The processing is different, too. The Jeopardy system was trained to answer quiz show questions, where the answers are pretty much black and white. Feed Watson a copy of the Bible, and it’s pretty much good to go on Bible trivia questions. In business and medicine, there are a lot of different sources, and some of them are considered more important than others.
So IBM is working with doctors to ensure that it has the right data sources and that the different sources its using — medical journals, papers and textbooks — are given each given the proper weight.
“We don’t want to come back with a single answer,” says Gondek. “We want to come back with a set of answers and our justification behind them.
“Watson will give you the confidence and say: ‘I”m 90 percent sure of this, or I’m only 10 percent sure of this.’ You can immediately see how that is useful in medicine or in finance. The other thing we can do is we can tell the user why is this answer here. What kinds of evidence do we use, what facts did we use, what were we sure about, and what were we not sure about? And were the documents we used from very reliable sources or from less-reliable sources.”
That kind of context is hard to get nowadays using internet sources. Last summer, when Gondek was exploring the idea of using Watson for medical diagnoses, he ran into a San Diego doctor at a health conference in California. “He said nowadays when he is dealing with patients, he spends the first 10 minutes talking to them about all the diagnoses they found by doing searches,” he says. “It’s just human nature. They will focus in on the most severe or life-threatening one. They will have a few mild systems and will decide that they have some horrible cancer. And so he has to talk them down.”

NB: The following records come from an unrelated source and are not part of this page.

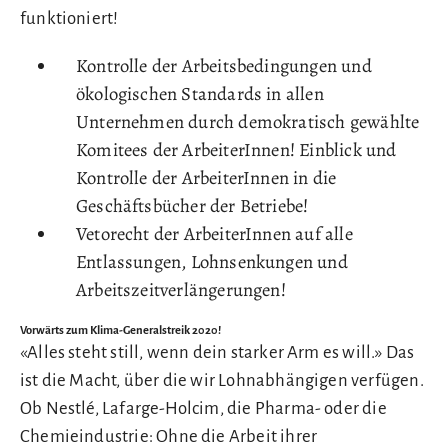
funktioniert!
Kontrolle der Arbeitsbedingungen und
ökologischen Standards in allen
Unternehmen durch demokratisch gewählte
Komitees der ArbeiterInnen! Einblick und
Kontrolle der ArbeiterInnen in die
Geschäftsbücher der Betriebe!
Vetorecht der ArbeiterInnen auf alle
Entlassungen, Lohnsenkungen und
Arbeitszeitverlängerungen!
Vorwärts zum Klima-Generalstreik 2020!
«Alles steht still, wenn dein starker Arm es will.» Das
ist die Macht, über die wir Lohnabhängigen verfügen.
Ob Nestlé, Lafarge-Holcim, die Pharma- oder die
Chemieindustrie: Ohne die Arbeit ihrer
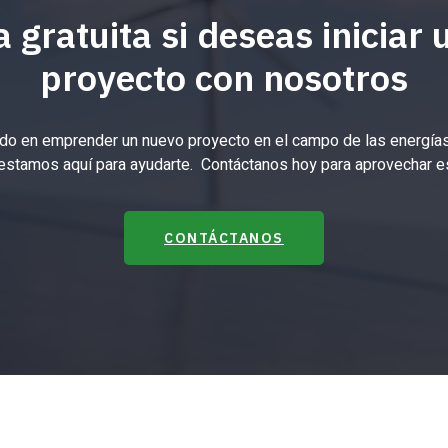
 gratuita si deseas iniciar
proyecto con nosotros
do en emprender un nuevo proyecto en el campo de las energías
 estamos aquí para ayudarte. Contáctanos hoy para aprovechar e
CONTÁCTANOS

Gondek’s dream is that Watson could somehow help doctors and patients get a better context on their healthcare — and help financial service customers get the same kind of weighted context on their investments. “What if something like Watson could get you more involved with your health?”
Emergency Medicine Resident Physician Iltifat Husain believes that Watson could never replace a doctor, but he says that it could be turned into a useful medical triage system, where patients tell Watson their symptoms and it figures out whether they need to come into the hospital for treatment.
There’s a lot that Watson isn’t going to be able to do, no matter how hard it crams, says Husain, who works at the Wake Forest University School of Medicine in Winston-Salem, North Carolina. He’s taking about the very human act of getting a read on a patient: How does their voice change when describing symptoms? How do they sit? What do their eyes say? “One of the first things I learned about medicine once I actually started practicing as a physician was medical texts only provide you with 50 percent of the education you need,” he says. “The rest you learn on the job.”
WellPoint says its medical learning application is still a year away. In the meantime, Gondek and the IBM researchers are putting Watson through its own machine learning bootcamp.
“It’s a little like sending Watson to medical school. We don’t just push a button and instantly Watson can offer medical advice,” Gondek says. “We need experts to show us what’s important in the domain. We need experts to come up with test scenarios that Watson can learn from.”